TASK PROMPT: The word "nanciare" occurs in some of the lines below; copy each of those lines.

PROVIDED RECORDS:
BEGIN

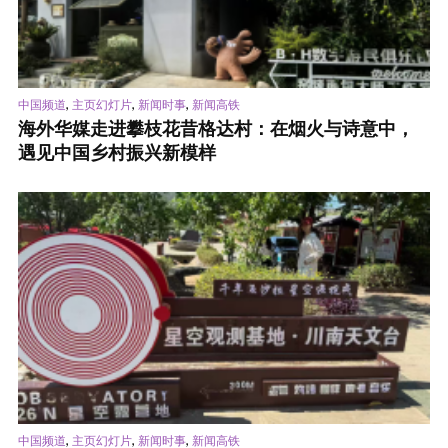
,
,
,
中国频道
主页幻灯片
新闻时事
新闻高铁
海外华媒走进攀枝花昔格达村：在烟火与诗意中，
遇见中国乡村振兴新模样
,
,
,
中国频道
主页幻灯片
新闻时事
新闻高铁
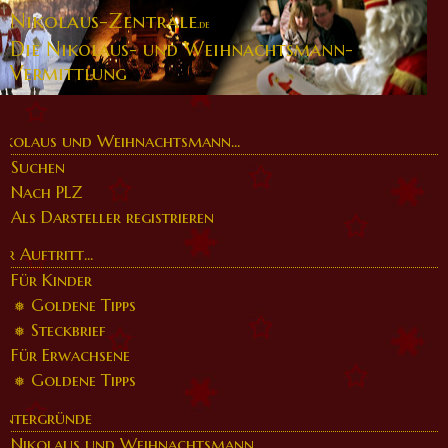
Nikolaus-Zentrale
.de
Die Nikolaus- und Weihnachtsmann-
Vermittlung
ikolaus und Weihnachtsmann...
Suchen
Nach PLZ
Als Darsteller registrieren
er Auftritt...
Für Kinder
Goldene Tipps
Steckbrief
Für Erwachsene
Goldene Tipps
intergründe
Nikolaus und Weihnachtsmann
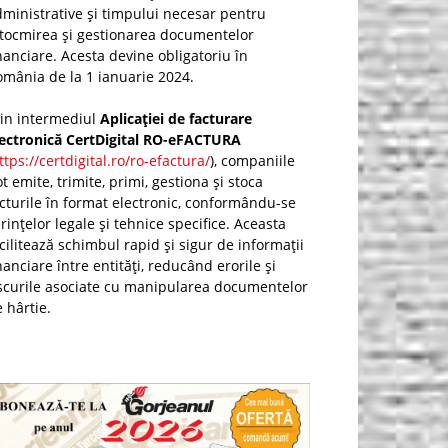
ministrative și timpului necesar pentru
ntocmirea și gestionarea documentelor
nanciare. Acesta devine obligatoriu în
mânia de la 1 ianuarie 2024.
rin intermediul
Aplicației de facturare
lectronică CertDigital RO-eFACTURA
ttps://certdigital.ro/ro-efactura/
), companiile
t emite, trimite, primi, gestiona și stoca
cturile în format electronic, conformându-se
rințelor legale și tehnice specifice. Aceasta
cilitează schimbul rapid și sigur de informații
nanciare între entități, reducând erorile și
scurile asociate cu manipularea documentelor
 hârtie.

END

RESPONSE AREA:
nanciare. Acesta devine obligatoriu în
nanciare între entități, reducând erorile și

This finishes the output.